If you could align the characters, or rather groups of characters, you could work out tables saying that aa => a, bb => z, and so on. 如果您可以对齐字符，或者更确切地说是字符组，则可以计算出如下表：aa => a，bb => z，依此类推。 If you had such tables, you could align the characters using http://en.wikipedia.org/wiki/Dynamic_time_warping . 如果您有这样的表格，则可以使用http://en.wikipedia.org/wiki/Dynamic_time_warping对齐字符。 One approach is therefore to guess an alignment (eg one for one, just as a starting point, or just align the first and last characters of each sequence), work out a translation table from that, use DTW to get a new alignment, work out a revised translation table, and iterate in that way. 因此，一种方法是猜测一个比对（例如，一个对一个，作为起点，或者仅比对每个序列的第一个和最后一个字符），从中得出一个翻译表，使用DTW获得新的比对，列出修改后的翻译表，然后以这种方式进行迭代。 Perhaps you could wrap this up with enough maths to show that there is some measure of optimality or probability that such passes increase, climbing to a local maximum. 也许您可以用足够的数学来总结一下，以表明存在某种程度的最优性或概率，这种通过率会增加，并达到局部最大值。

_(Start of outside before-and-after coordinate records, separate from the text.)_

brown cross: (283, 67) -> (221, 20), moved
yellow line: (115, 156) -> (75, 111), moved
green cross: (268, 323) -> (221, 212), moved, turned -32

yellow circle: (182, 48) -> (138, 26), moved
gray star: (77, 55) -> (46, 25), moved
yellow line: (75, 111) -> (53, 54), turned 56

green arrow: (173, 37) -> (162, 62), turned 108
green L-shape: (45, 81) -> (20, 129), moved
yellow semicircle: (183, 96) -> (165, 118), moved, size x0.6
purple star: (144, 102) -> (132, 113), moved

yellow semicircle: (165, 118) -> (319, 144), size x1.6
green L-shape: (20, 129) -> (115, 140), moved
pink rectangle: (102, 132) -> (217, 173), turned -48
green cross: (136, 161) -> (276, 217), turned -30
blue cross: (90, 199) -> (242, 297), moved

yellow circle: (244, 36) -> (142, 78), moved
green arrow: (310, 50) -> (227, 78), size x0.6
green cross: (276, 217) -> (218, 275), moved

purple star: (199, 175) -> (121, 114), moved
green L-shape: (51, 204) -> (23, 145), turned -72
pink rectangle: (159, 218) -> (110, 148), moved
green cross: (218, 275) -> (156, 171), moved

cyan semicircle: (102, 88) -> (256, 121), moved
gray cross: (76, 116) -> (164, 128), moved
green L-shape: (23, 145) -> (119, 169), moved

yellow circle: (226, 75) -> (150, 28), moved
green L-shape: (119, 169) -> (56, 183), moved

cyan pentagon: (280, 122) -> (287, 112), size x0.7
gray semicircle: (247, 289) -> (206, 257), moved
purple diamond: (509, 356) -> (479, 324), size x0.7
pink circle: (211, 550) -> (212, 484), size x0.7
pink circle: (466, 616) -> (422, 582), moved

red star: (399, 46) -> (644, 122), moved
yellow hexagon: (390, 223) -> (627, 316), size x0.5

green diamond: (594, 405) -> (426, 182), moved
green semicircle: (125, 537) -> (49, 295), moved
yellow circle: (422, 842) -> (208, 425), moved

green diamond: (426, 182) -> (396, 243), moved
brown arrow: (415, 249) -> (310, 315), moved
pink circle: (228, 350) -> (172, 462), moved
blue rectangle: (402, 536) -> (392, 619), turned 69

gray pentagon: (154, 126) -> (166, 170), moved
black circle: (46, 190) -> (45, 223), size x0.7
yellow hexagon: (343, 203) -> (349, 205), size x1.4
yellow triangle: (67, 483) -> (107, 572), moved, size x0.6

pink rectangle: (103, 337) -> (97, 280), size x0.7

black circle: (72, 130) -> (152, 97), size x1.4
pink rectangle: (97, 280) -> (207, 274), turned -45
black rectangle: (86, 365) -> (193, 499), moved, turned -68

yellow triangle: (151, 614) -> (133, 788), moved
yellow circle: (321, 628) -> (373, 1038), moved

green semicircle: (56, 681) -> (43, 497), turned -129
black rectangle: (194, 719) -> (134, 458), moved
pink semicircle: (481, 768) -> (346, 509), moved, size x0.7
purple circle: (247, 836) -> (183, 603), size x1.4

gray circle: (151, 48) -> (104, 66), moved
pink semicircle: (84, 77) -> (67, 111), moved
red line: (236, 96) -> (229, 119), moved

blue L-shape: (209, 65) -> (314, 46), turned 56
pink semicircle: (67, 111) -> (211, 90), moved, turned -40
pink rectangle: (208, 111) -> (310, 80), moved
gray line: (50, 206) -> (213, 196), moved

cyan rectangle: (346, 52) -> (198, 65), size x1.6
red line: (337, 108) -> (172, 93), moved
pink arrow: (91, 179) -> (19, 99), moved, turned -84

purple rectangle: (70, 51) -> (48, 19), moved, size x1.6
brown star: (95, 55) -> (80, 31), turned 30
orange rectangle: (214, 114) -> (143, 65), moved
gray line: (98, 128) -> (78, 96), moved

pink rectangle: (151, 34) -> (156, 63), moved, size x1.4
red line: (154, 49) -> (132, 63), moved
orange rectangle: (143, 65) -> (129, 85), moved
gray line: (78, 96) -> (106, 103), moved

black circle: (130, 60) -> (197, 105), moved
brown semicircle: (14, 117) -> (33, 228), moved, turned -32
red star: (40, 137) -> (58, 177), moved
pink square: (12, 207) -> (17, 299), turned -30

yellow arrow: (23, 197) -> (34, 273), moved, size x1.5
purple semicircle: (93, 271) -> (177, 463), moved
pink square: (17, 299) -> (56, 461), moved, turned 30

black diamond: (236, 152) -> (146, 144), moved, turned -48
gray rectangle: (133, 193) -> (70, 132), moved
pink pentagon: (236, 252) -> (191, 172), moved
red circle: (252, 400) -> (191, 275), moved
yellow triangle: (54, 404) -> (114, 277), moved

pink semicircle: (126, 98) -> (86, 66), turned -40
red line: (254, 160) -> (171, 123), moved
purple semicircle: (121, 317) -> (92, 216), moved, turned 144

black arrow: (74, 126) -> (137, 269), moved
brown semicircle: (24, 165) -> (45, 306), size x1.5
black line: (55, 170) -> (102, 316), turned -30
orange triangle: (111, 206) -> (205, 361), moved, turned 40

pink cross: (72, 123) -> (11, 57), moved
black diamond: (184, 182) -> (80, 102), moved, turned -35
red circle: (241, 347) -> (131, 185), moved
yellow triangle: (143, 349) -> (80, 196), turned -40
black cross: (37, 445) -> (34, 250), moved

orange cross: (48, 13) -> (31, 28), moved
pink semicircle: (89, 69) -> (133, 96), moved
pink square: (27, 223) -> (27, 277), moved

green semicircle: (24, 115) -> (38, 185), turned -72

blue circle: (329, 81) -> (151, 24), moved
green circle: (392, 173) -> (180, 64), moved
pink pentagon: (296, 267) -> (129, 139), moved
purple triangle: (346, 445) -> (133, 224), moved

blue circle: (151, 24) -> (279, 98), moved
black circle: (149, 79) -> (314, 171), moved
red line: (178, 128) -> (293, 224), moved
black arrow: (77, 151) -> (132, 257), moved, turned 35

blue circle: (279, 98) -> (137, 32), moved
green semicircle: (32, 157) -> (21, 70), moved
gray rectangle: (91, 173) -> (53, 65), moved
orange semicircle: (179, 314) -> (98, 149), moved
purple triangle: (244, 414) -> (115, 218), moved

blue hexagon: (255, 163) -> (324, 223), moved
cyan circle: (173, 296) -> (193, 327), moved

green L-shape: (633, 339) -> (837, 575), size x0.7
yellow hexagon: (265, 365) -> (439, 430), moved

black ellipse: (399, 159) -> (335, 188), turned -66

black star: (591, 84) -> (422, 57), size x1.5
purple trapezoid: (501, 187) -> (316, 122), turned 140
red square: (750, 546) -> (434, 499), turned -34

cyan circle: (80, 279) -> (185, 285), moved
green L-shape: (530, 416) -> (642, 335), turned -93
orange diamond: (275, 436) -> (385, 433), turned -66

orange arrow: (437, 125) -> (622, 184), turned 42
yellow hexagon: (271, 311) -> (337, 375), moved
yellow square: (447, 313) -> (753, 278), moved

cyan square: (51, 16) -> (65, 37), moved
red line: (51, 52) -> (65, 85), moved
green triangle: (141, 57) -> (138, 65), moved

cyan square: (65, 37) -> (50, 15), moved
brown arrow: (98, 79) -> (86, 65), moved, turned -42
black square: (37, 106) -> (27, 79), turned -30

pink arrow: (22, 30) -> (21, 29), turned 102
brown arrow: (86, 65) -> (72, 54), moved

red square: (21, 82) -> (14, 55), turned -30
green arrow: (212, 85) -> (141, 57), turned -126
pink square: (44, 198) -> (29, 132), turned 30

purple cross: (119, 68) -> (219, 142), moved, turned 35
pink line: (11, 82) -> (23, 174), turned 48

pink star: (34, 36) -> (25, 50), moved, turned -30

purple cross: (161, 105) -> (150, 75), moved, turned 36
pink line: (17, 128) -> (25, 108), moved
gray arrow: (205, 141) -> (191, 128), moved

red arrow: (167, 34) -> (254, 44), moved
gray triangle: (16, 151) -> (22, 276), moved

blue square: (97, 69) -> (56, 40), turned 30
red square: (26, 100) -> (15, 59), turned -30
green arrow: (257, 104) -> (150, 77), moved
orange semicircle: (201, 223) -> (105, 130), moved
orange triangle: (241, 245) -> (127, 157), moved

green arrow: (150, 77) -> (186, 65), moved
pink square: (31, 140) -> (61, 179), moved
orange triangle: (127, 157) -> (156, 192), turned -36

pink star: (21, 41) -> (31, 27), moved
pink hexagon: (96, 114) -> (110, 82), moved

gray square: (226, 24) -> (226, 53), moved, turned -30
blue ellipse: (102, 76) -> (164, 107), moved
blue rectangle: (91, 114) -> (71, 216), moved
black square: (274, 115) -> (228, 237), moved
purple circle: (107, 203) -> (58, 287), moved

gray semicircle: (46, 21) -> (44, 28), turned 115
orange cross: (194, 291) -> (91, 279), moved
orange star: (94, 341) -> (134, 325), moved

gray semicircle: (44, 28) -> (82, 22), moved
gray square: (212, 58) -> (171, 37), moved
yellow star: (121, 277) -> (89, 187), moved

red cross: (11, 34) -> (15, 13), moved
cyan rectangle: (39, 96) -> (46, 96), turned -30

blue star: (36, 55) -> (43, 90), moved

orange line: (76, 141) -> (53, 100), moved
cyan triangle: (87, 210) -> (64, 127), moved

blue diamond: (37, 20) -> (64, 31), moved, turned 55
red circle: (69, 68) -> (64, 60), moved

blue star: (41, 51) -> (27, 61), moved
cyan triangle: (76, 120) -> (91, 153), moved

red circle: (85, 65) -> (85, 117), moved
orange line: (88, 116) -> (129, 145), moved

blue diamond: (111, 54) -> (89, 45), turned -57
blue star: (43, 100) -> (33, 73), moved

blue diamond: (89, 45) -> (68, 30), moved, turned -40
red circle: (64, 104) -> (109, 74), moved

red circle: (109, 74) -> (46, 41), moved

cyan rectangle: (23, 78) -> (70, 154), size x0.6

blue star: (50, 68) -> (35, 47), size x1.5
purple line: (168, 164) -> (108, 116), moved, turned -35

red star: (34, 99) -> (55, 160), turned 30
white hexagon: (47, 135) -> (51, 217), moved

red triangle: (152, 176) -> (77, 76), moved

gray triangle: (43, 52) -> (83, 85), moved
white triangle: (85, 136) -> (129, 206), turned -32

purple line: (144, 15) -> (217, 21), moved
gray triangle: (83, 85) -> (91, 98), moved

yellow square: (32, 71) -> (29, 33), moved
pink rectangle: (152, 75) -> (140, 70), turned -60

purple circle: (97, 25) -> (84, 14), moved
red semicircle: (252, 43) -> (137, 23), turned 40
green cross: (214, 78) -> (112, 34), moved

There is probably some way of doing this by modelling a Hidden Markov Model that generates both sequences simultaneously and then deriving rules from that model, but I would not chose this approach unless I was already familiar with HMMs and had software to use as a starting point that I was happy to modify. 可以通过建模隐马尔可夫模型（同时生成两个序列，然后从该模型导出规则）来实现此目的，但是除非我已经熟悉HMM并拥有可以用作起点的软件，否则我不会选择这种方法。我很高兴修改。

You can use text to speech to create sound waves. 您可以使用文字语音来创建声波。 then compare sound waves with other's and match them with percentages. 然后将声波与他人的声波进行比较，并将其与百分比进行匹配。

This is my theory how Google has such a advanced spell checker. 这是我的理论，Google如何使用这种高级拼写检查器。